The World Affairs Council of Atlanta’s Founders Day celebration Aug. 19 featured a speech by its new chairman, David Abney, the chief operating officer of United Parcel Services Inc., who was counseled not to use visual aids and to deliver substance.

Declining to comply completely, Mr. Abney invited the founders of Alpharetta-based Cellairis Franchise Inc. to join him at UPS headquarters in Sandy Springs as his visual aids for his tribute to the global economy. Cellairis is the world’s largest franchiser of wireless accessories including phone cases, screen protectors and arm bands.

The firm’s three founders – Taki Skouras and the twins Jaime and Joseph Brown  — entered into business when they were undergraduates at the University of Florida, starting with a nightclub promotions firm. They launched Cellairis in a friends’ garage and started selling at the Perimeter Mall.

Thirteen years later, they now sell their products throughout the Americas and Europe.

“Cellairis develops products in Georgia…manufactures them in Asia…imports them back to our state by air freight…warehouses them in its distribution center in Alpharetta…and then ships them by ground and air to franchisees,” Mr.

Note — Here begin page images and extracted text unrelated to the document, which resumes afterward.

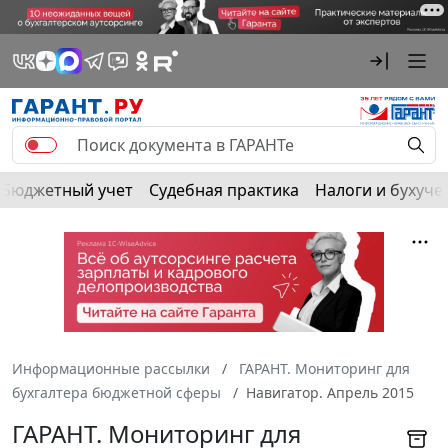
Бюджетный учет
Судебная практика
Налоги и бухуче
Информационные рассылки
ГАРАНТ. Мониторинг для
бухгалтера бюджетной сферы
Навигатор. Апрель 2015
ГАРАНТ. Мониторинг для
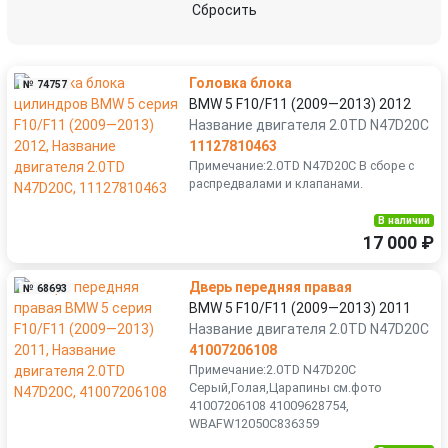
Сбросить
Головка блока
№ 74757
BMW 5 F10/F11 (2009—2013) 2012
Название двигателя 2.0TD N47D20C
11127810463
Примечание:2.0TD N47D20C В сборе с
распредвалами и клапанами.
В наличии
17 000 ₽
Дверь передняя правая
№ 68693
BMW 5 F10/F11 (2009—2013) 2011
Название двигателя 2.0TD N47D20C
41007206108
Примечание:2.0TD N47D20C
Серый,Голая,Царапины см.фото
41007206108 41009628754,
WBAFW12050C836359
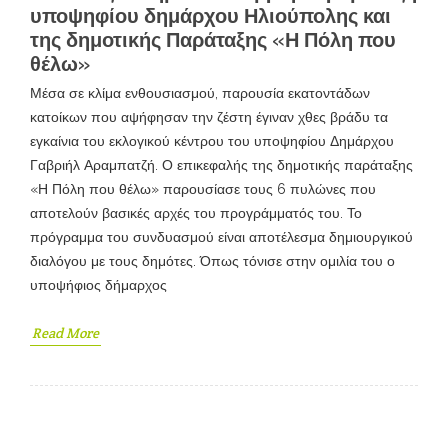
υποψηφίου δημάρχου Ηλιούπολης και
της δημοτικής Παράταξης «Η Πόλη που
θέλω»
Μέσα σε κλίμα ενθουσιασμού, παρουσία εκατοντάδων
κατοίκων που αψήφησαν την ζέστη έγιναν χθες βράδυ τα
εγκαίνια του εκλογικού κέντρου του υποψηφίου Δημάρχου
Γαβριήλ Αραμπατζή. Ο επικεφαλής της δημοτικής παράταξης
«Η Πόλη που θέλω» παρουσίασε τους 6 πυλώνες που
αποτελούν βασικές αρχές του προγράμματός του. Το
πρόγραμμα του συνδυασμού είναι αποτέλεσμα δημιουργικού
διαλόγου με τους δημότες. Όπως τόνισε στην ομιλία του ο
υποψήφιος δήμαρχος
Read More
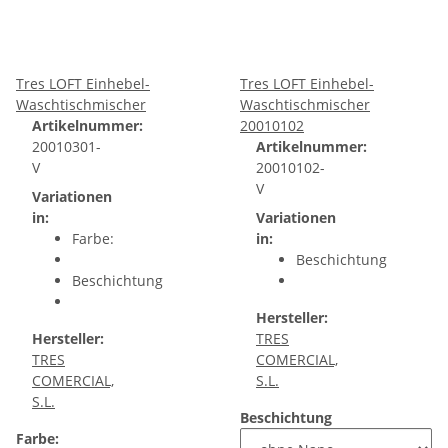
Tres LOFT Einhebel-
Tres LOFT Einhebel-
Waschtischmischer
Waschtischmischer
Artikelnummer:
20010102
20010301-
Artikelnummer:
V
20010102-
V
Variationen
in:
Variationen
Farbe:
in:
Beschichtung
Beschichtung
Hersteller:
Hersteller:
TRES
TRES
COMERCIAL,
COMERCIAL,
S.L.
S.L.
Beschichtung
Farbe:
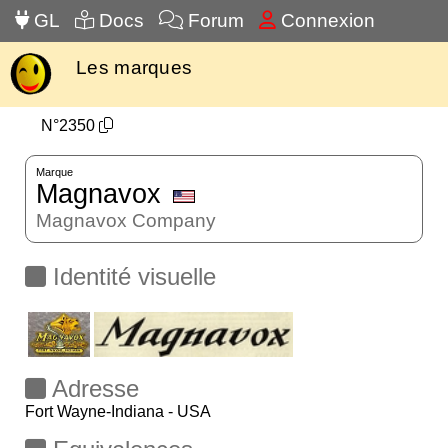
GL
Docs
Forum
Connexion
Les marques
N°2350
Marque
Magnavox
Magnavox Company
Identité visuelle
Adresse
Fort Wayne-Indiana - USA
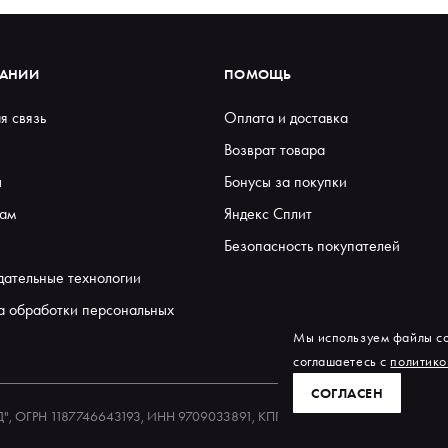
ПАНИИ
ПОМОЩЬ
я связь
Оплата и доставка
Возврат товара
ы
Бонусы за покупки
ам
Яндекс Сплит
Безопасность покупателей
дательные технологии
а обработки персональных
Мы используем файлы co
соглашаетесь с
политико
СОГЛАСЕН
ЕД", ОГРН 1187746643193, ИНН 9709033891, КПП 770901001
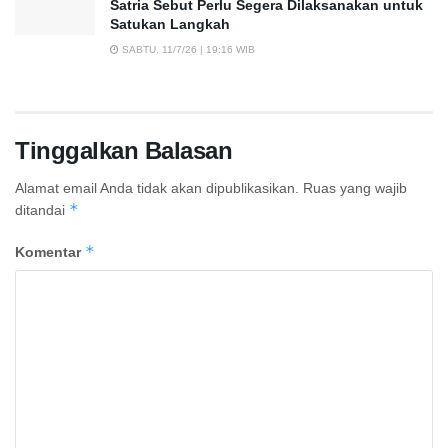
Satria Sebut Perlu Segera Dilaksanakan untuk
Satukan Langkah
SABTU, 11/7/26 | 19:16 WIB
Tinggalkan Balasan
Alamat email Anda tidak akan dipublikasikan.
Ruas yang wajib
*
ditandai
*
Komentar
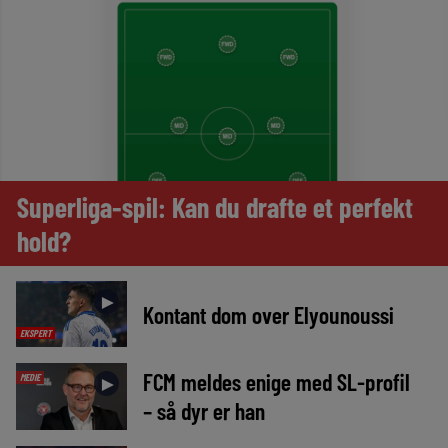
Superliga-spil: Kan du drafte et perfekt
hold?
►
Kontant dom over Elyounoussi
EKSPERT
FCM meldes enige med SL-profil
MEDIE
►
– så dyr er han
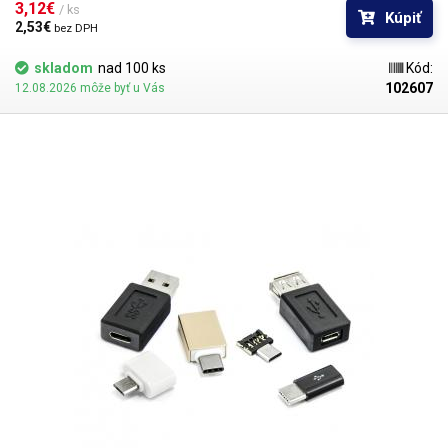
3,12€ 
/ ks
Kúpiť
2,53€ 
bez DPH
skladom
nad 100 ks
Kód:
102607
12.08.2026 môže byť u Vás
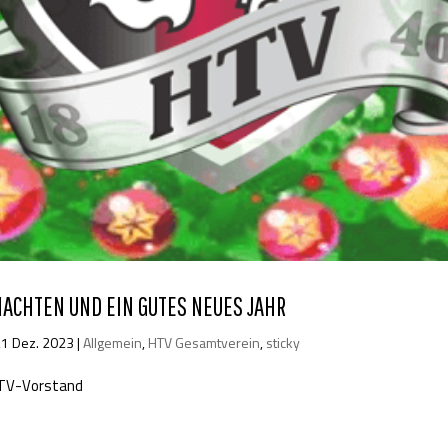
ACHTEN UND EIN GUTES NEUES JAHR
21 Dez. 2023
|
Allgemein
,
HTV Gesamtverein
,
sticky
TV-Vorstand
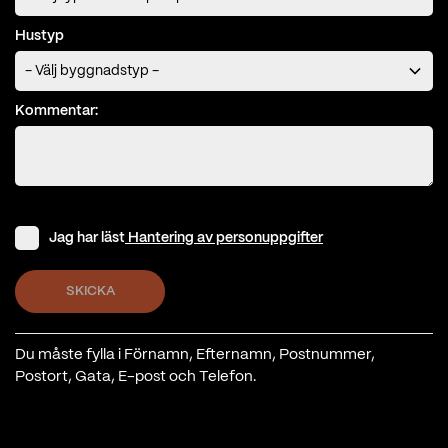
Hustyp
Kommentar:
Jag har läst
Hantering av personuppgifter
SKICKA
Du måste fylla i Förnamn, Efternamn, Postnummer,
Postort, Gata, E-post och Telefon.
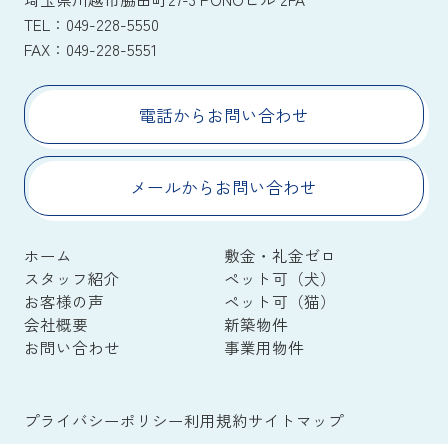
TEL：
049-228-5550
FAX：
049-228-5551
電話からお問い合わせ
メールからお問い合わせ
ホーム
敷金・礼金ゼロ
スタッフ紹介
ペット可（犬）
お客様の声
ペット可（猫）
会社概要
新築物件
お問い合わせ
事業用物件
プライバシーポリシー
利用規約
サイトマップ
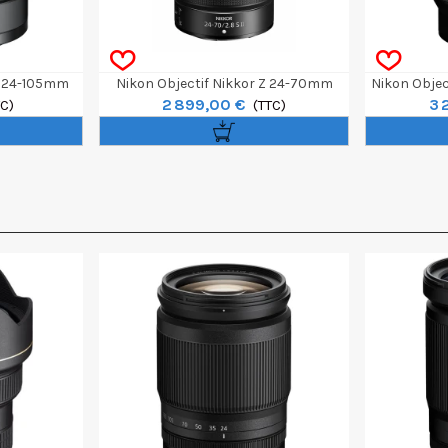
Z 24-105mm
Nikon Objectif Nikkor Z 24-70mm
Nikon Objec
2 899,00 €
3 
TC)
F/2.8 S II
(TTC)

Abney said while introducing the entrepreneurs and acknowledging that all of the back-and-forth was good for UPS business.

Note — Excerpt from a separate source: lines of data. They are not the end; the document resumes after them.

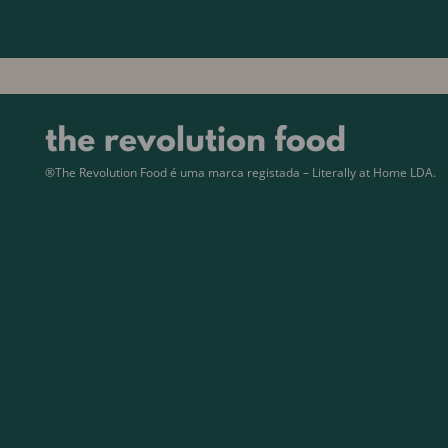
®The Revolution Food é uma marca registada – Literally at Home LDA.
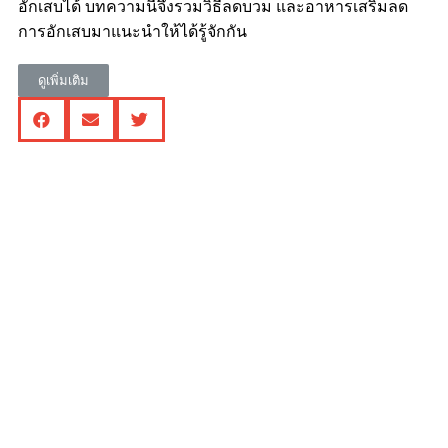
อักเสบได้ บทความนี้จึงรวมวิธีลดบวม และอาหารเสริมลด
การอักเสบมาแนะนำให้ได้รู้จักกัน
ดูเพิ่มเติม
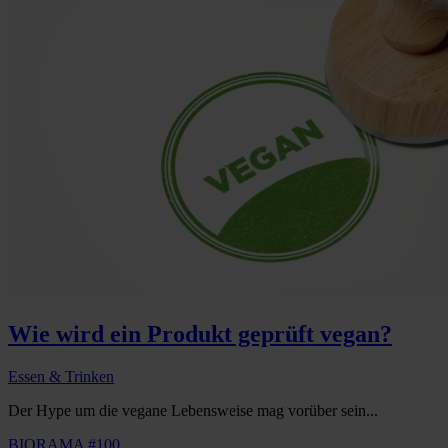
Wie wird ein Produkt geprüft vegan?
Essen & Trinken
Der Hype um die vegane Lebensweise mag vorüber sein...
BIORAMA #100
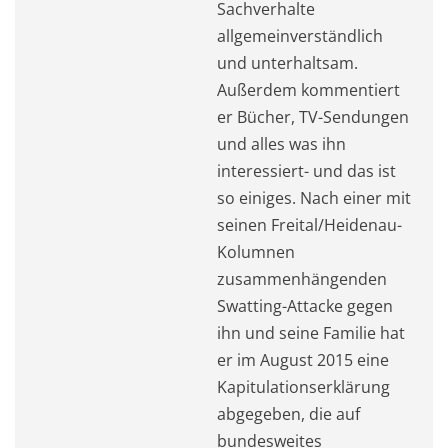
Sachverhalte
allgemeinverständlich
und unterhaltsam.
Außerdem kommentiert
er Bücher, TV-Sendungen
und alles was ihn
interessiert- und das ist
so einiges. Nach einer mit
seinen Freital/Heidenau-
Kolumnen
zusammenhängenden
Swatting-Attacke gegen
ihn und seine Familie hat
er im August 2015 eine
Kapitulationserklärung
abgegeben, die auf
bundesweites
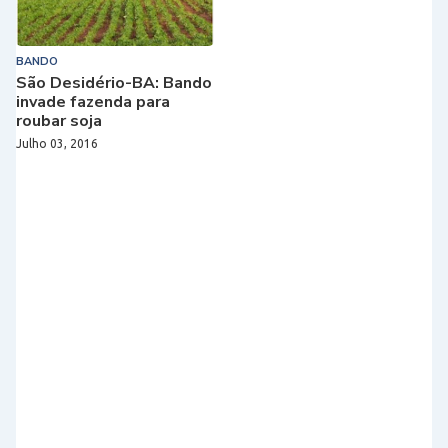
BANDO
São Desidério-BA: Bando
invade fazenda para
roubar soja
Julho 03, 2016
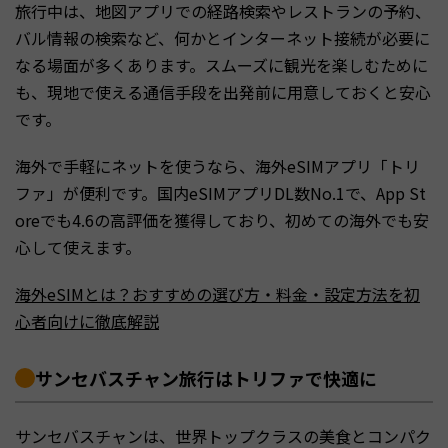
旅行中は、地図アプリでの経路検索やレストランの予約、
バル情報の検索など、何かとインターネット接続が必要に
なる場面が多くあります。スムーズに観光を楽しむために
も、現地で使える通信手段を出発前に用意しておくと安心
です。
海外で手軽にネットを使うなら、海外eSIMアプリ「トリ
ファ」が便利です。国内eSIMアプリDL数No.1で、App St
oreでも4.6の高評価を獲得しており、初めての海外でも安
心して使えます。
海外eSIMとは？おすすめの選び方・料金・設定方法を初
心者向けに徹底解説
サンセバスチャン旅行はトリファで快適に
サンセバスチャンは、世界トップクラスの美食とコンパク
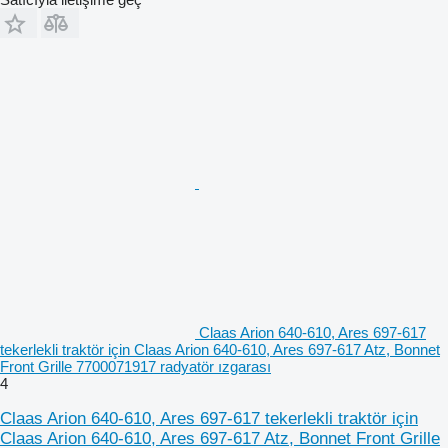
Claas Arion 640-610, Ares 697-617
tekerlekli traktör için Claas Arion 640-610, Ares 697-617 Atz, Bonnet
Front Grille 7700071917 radyatör ızgarası
4
Claas Arion 640-610, Ares 697-617 tekerlekli traktör için
Claas Arion 640-610, Ares 697-617 Atz, Bonnet Front Grille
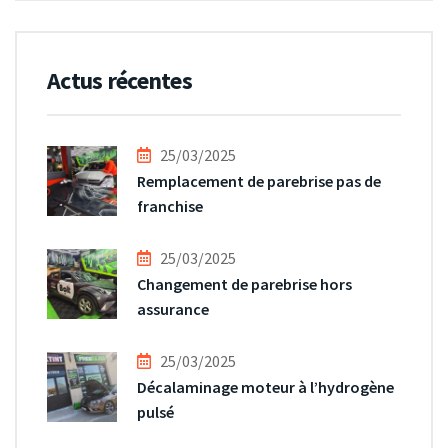
Actus récentes
25/03/2025
Remplacement de parebrise pas de
franchise
25/03/2025
Changement de parebrise hors
assurance
25/03/2025
Décalaminage moteur à l’hydrogène
pulsé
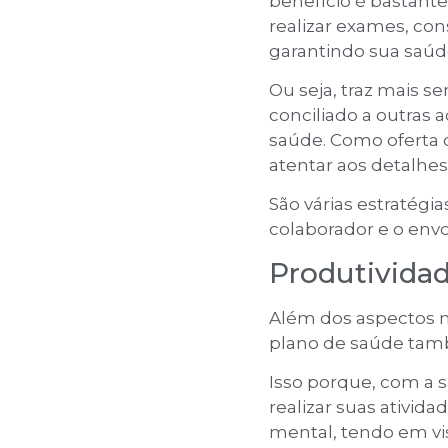
benefício é bastant
realizar exames, con
garantindo sua saúde
Ou seja, traz mais s
conciliado a outras
saúde. Como oferta 
atentar aos detalhe
São várias estratégi
colaborador e o env
Produtivida
Além dos aspectos m
plano de saúde tamb
Isso porque, com a s
realizar suas ativid
mental, tendo em vi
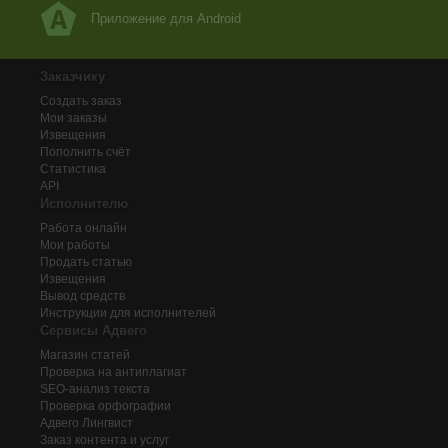
Приложение для Android
Заказчику
Создать заказ
Мои заказы
Извещения
Пополнить счёт
Статистика
API
Исполнителю
Работа онлайн
Мои работы
Продать статью
Извещения
Вывод средств
Инструкции для исполнителей
Сервисы Адвего
Магазин статей
Проверка на антиплагиат
SEO-анализ текста
Проверка орфографии
Адвего
Лингвист
Заказ контента и услуг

But even such a rapidly growing firm with highly desirable products in global markets faces problems, he added.  “Cellairis – like so many other companies – faces obstacles to global trade and, therefore, its growth,” he told the 200 council members attending the evening reception.

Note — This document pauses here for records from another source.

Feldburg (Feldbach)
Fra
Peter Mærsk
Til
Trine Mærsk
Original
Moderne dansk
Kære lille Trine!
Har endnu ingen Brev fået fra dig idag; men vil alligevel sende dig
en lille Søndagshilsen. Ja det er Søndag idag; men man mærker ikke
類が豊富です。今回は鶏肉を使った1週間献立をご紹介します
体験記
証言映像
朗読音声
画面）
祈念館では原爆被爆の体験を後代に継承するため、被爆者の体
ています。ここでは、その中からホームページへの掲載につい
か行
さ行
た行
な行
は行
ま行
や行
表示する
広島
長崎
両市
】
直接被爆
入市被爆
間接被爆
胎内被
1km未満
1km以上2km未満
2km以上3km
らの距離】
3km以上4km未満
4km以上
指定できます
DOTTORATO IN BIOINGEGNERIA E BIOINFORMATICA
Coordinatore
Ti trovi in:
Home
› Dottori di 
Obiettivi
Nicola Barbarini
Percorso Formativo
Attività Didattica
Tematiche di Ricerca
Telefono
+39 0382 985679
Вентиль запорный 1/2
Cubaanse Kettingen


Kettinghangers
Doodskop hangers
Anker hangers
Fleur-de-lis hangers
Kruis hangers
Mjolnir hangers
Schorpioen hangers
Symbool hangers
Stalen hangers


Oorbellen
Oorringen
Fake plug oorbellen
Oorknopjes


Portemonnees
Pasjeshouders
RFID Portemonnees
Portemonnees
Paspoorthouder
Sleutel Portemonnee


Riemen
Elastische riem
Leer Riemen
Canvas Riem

Aware that he was “preaching to the choir” of the World Affairs Council that in only its fourth year has grown to include more than 1,000 members, Mr. Abney went on to dissect the impediments to free trade including tariffs, custom fees and the tariff codes, customs regulations and documentation requirements “that add time and confusion to the process.”

He also underscored his concerns about the impact of these impediments on trade generally.

“The notion that one nation’s success at exporting is another’s failure is no longer true,” he said, defending the importance of imports as well as exports to the health of a country’s economy.

Additionally, he said, that trade often, if not always, helps generate peace among trading partners and alleviates poverty. Having grown up in the Mississippi Delta where he began his career at UPS as a delivery truck driver, he said that he returns home and holds a town meeting every year where he defends his vision of free trade as a means of reducing poverty.

“Lifting the trade barriers that prevent a peasant artist or craftsman in India, China, or Mexico from selling their wares around the world is the best move we can make to end global poverty in our lifetime,” he said.

The company also is active in humanitarian efforts, he said, whenever disaster strikes, not only on behalf of its 400,000 employees posted around the world, but the communities in which they work as well.

And he voiced his support for the Trans-Atlanta Trade and Investment Partnership that is to be negotiated between the European Union and the U.S. and the Trans-Pacific Partnership being negotiated among the U.S., Australia, Brunei, Canada, Chile, Malaysia, Mexico, New Zealand, Peru, Singapore, Vietnam and Japan.

Without going into great detail in response to a question he encouraged companies to abandon security regulations affecting low-risk goods while concentrating on higher risk merchandise by relying on new technologies that can differentiate between the two.